EXCERPTED RECORDS =
....

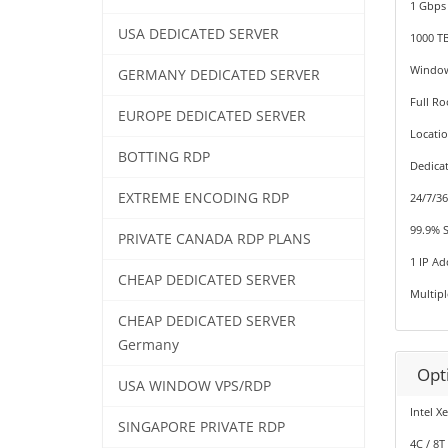
1 Gbps
USA DEDICATED SERVER
1000 T
Window
GERMANY DEDICATED SERVER
Full Ro
EUROPE DEDICATED SERVER
Locati
BOTTING RDP
Dedica
EXTREME ENCODING RDP
24/7/3
99.9% 
PRIVATE CANADA RDP PLANS
1 IP Ad
CHEAP DEDICATED SERVER
Multip
CHEAP DEDICATED SERVER
Germany
Opt
USA WINDOW VPS/RDP
Intel X
SINGAPORE PRIVATE RDP
4C / 8T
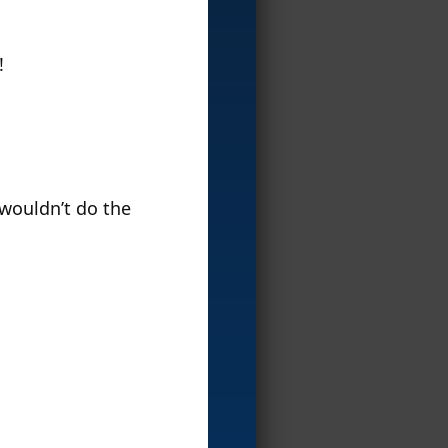
!
 wouldn’t do the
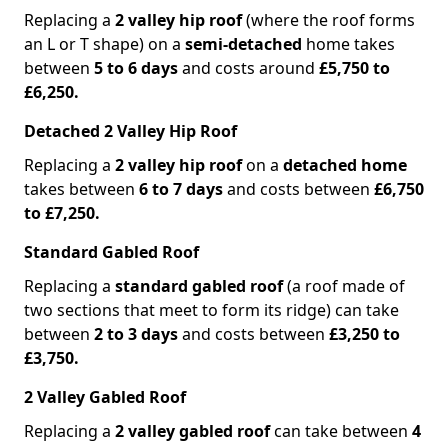
Replacing a
2 valley hip roof
(where the roof forms
an L or T shape) on a
semi-detached
home takes
between
5 to 6 days
and costs around
£5,750 to
£6,250.
Detached 2 Valley Hip Roof
Replacing a
2 valley hip roof
on a
detached home
takes between
6 to 7 days
and costs between
£6,750
to £7,250.
Standard Gabled Roof
Replacing a
standard gabled roof
(a roof made of
two sections that meet to form its ridge) can take
between
2 to 3 days
and costs between
£3,250 to
£3,750.
2 Valley Gabled Roof
Replacing a
2 valley gabled roof
can take between
4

....

When a line in the data contains "SERVER", return it as written.

ANSWER TO THIS EXERCISE =
USA DEDICATED SERVER
GERMANY DEDICATED SERVER
EUROPE DEDICATED SERVER
CHEAP DEDICATED SERVER
CHEAP DEDICATED SERVER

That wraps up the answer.